--- DIRECTIONS ---
Go through the entries below and print, exactly, the lines starting at the one with "게시판을 적극 활용하세요. 담당 강사가 신속하고" and ending at the one with "Soloist Orchestra CEMAN", keeping both ends and no others.

####

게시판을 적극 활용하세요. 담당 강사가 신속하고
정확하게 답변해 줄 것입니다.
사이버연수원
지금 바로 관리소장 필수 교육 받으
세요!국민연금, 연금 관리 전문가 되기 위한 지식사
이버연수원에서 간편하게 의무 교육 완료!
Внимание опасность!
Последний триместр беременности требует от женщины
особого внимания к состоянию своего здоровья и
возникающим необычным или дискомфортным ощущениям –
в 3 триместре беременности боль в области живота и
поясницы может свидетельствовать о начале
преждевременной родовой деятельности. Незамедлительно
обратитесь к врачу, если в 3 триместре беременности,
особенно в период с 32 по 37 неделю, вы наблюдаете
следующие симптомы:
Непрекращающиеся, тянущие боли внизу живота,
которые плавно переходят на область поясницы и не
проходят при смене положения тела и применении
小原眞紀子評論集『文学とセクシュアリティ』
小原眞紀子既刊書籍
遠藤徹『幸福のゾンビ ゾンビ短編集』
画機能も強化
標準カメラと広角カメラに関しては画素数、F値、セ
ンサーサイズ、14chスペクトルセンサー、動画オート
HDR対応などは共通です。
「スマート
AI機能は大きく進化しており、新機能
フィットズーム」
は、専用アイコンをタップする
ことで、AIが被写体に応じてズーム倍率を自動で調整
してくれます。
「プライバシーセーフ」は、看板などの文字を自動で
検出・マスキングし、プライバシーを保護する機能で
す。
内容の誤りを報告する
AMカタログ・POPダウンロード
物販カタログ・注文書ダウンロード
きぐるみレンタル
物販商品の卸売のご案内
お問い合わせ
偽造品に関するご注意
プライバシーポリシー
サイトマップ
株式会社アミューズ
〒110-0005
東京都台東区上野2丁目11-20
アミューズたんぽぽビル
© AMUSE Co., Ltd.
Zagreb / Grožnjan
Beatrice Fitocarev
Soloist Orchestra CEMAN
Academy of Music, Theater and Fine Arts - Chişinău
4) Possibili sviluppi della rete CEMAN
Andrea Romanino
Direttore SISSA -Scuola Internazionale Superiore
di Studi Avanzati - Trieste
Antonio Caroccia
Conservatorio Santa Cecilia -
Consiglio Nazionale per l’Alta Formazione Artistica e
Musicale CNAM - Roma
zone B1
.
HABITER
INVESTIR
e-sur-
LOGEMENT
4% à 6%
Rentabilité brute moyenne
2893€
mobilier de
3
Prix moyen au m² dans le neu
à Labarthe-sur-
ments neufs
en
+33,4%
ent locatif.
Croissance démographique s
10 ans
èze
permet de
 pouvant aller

####

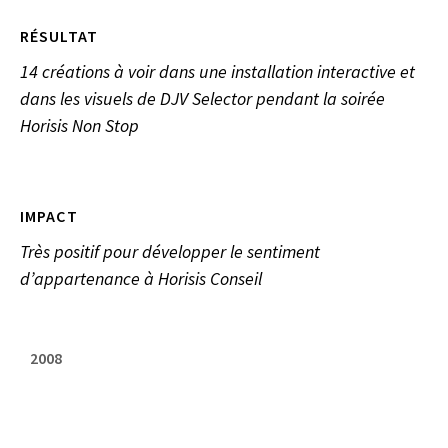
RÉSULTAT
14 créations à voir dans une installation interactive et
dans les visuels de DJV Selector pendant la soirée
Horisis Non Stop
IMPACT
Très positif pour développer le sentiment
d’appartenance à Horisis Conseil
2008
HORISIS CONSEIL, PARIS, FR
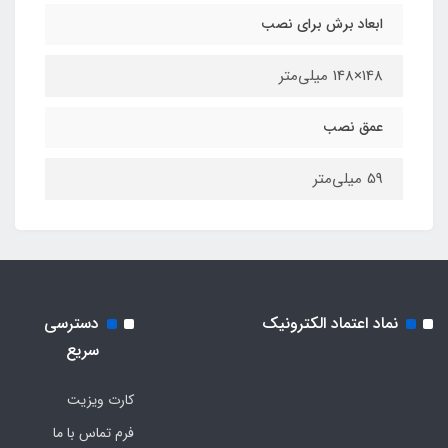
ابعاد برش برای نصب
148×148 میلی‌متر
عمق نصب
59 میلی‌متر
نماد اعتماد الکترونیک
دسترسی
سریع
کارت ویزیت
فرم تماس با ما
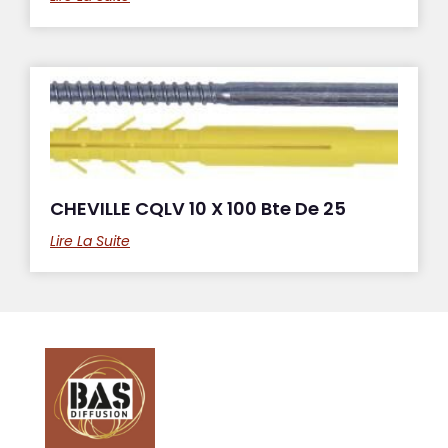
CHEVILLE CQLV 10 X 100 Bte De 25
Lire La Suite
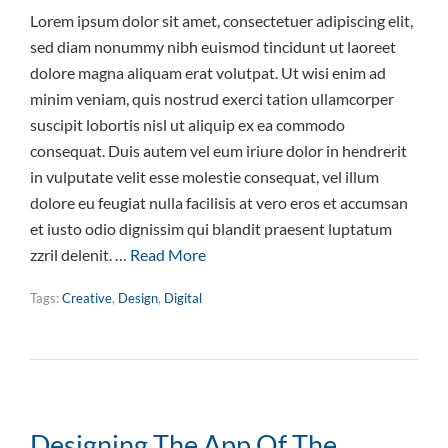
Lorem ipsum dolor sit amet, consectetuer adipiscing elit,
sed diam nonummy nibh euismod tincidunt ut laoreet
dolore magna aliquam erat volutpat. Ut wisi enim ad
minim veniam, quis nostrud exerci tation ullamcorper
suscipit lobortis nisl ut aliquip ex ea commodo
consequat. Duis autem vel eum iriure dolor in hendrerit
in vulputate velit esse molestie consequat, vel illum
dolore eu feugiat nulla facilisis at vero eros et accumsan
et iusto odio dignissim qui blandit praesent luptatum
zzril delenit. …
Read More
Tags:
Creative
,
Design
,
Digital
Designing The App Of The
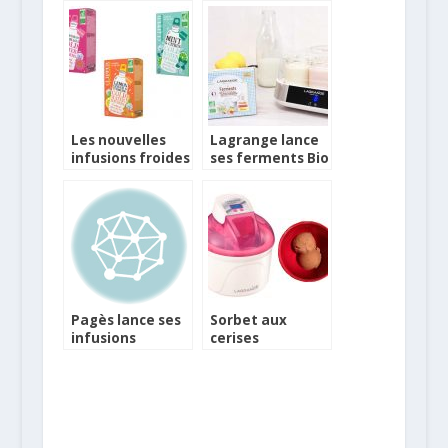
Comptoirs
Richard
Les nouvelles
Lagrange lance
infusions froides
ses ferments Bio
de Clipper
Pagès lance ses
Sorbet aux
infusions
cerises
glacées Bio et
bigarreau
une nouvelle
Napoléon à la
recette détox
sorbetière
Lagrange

####

--- RESULT FOR THIS EXERCISE ---
게시판을 적극 활용하세요. 담당 강사가 신속하고
정확하게 답변해 줄 것입니다.
사이버연수원
지금 바로 관리소장 필수 교육 받으
세요!국민연금, 연금 관리 전문가 되기 위한 지식사
이버연수원에서 간편하게 의무 교육 완료!
Внимание опасность!
Последний триместр беременности требует от женщины
особого внимания к состоянию своего здоровья и
возникающим необычным или дискомфортным ощущениям –
в 3 триместре беременности боль в области живота и
поясницы может свидетельствовать о начале
преждевременной родовой деятельности. Незамедлительно
обратитесь к врачу, если в 3 триместре беременности,
особенно в период с 32 по 37 неделю, вы наблюдаете
следующие симптомы:
Непрекращающиеся, тянущие боли внизу живота,
которые плавно переходят на область поясницы и не
проходят при смене положения тела и применении
小原眞紀子評論集『文学とセクシュアリティ』
小原眞紀子既刊書籍
遠藤徹『幸福のゾンビ ゾンビ短編集』
画機能も強化
標準カメラと広角カメラに関しては画素数、F値、セ
ンサーサイズ、14chスペクトルセンサー、動画オート
HDR対応などは共通です。
「スマート
AI機能は大きく進化しており、新機能
フィットズーム」
は、専用アイコンをタップする
ことで、AIが被写体に応じてズーム倍率を自動で調整
してくれます。
「プライバシーセーフ」は、看板などの文字を自動で
検出・マスキングし、プライバシーを保護する機能で
す。
内容の誤りを報告する
AMカタログ・POPダウンロード
物販カタログ・注文書ダウンロード
きぐるみレンタル
物販商品の卸売のご案内
お問い合わせ
偽造品に関するご注意
プライバシーポリシー
サイトマップ
株式会社アミューズ
〒110-0005
東京都台東区上野2丁目11-20
アミューズたんぽぽビル
© AMUSE Co., Ltd.
Zagreb / Grožnjan
Beatrice Fitocarev
Soloist Orchestra CEMAN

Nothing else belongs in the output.